Just like most of the projects, it’s a series of chances and encounters
that started everything. We wanted to shoot Zbigniew Karkowski in
Venice but the project aborted. But at the same time, Karkowski was
offered a tour in China, organized by Dickson Dee. He rapidly made me
understand that it was possible to follow during three weeks a tour
made of Chinese bands and musicians from Shanghai and Beijing. And
that’s what we decided to do withDominique Lohlé. After the shooting I
thought that it was necessary to entrust the mission of a massive
anthology of the Chinese experimental music to the person that knew it
better: Dickson Dee, because of his double cultural belonging, between
the West and the East.
Sub Rosa has always set itself the objective to show the most radical
fields of the musical production, of yesterday and today, precisely
under the form of an anthology. Where does this unflagging passion come
from?
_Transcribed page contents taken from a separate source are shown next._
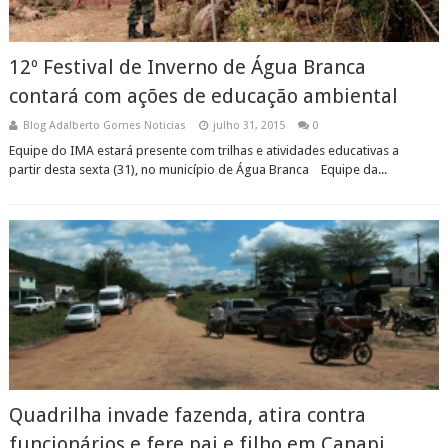
12º Festival de Inverno de Água Branca
contará com ações de educação ambiental
Blog Adalberto Gomes Noticias
julho 31, 2015
0
Equipe do IMA estará presente com trilhas e atividades educativas a
partir desta sexta (31), no município de Água Branca Equipe da...
Quadrilha invade fazenda, atira contra
funcionários e fere pai e filho em Canapi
This desire to circumvent and show the avant-gardes often
confronting them to contemporary experiences?
These roots are deep and it’s without a doubt not the place to develop
the “issue”. Let’s simply say that History is made of discovered
elements and it’s up to you to discover more elements to modify it.
Because nothing is established once and for all. New pieces of Pauline
Oliveros from the beginning of the 60s for example, a composition of
Halim El-Dahb broadcasted in 1944 on the Egyptian national radio, the
ill-considered work of Tod Dockstader… All these elements, when
discovered, can modify the already written History. Moreover, it is
necessary to keep track of all this before it disappears in the
indifference and the movement particular to our century.
Let’s go back to the anthology. There are four records, but it
must have been difficult to make a choice. How did you manage the
artistic direction?
In reality Dickson Dee really contributed to a significant part of this
scene. During ten years, and still today, he’s been organizing tours.
He never stopped broadcasting experimental music, encouraging,
organizing tours, producing young composers, going and meeting them.
With Yan Jun, we thought that he was the one who knew the Chinese
experimental music scene better. The structure was similar for each
record: 12 artists. Four records, 48 artists. To me, and without aiming
to be exhaustive, it gives a base sufficiently serious for an
exploration. It is by the way how I worked on the series of noise and
electronic Anthologies, released in 2001. For this, Dickson mixed Hong
Kong pioneers and much more recent artists, from Popular China, like
Wang Fan, for example, considered by all as the one who was the first
and in an independent way, to compose and produce experimental music in
popular China in 1996.
This anthology presents a « non academic » facet; that’s to say
the most free part of the Chinese continental and insular scene. Why?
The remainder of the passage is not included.